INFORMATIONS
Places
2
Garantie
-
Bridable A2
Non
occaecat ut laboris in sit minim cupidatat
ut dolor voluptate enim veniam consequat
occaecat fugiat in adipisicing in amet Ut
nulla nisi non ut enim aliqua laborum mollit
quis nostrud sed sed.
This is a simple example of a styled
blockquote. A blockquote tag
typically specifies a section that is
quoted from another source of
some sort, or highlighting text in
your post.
-------------------------
Requirement: Retype all of the data exactly. Leave nothing out.

The answer:
INFORMATIONS
Places
2
Garantie
-
Bridable A2
Non
occaecat ut laboris in sit minim cupidatat
ut dolor voluptate enim veniam consequat
occaecat fugiat in adipisicing in amet Ut
nulla nisi non ut enim aliqua laborum mollit
quis nostrud sed sed.
This is a simple example of a styled
blockquote. A blockquote tag
typically specifies a section that is
quoted from another source of
some sort, or highlighting text in
your post.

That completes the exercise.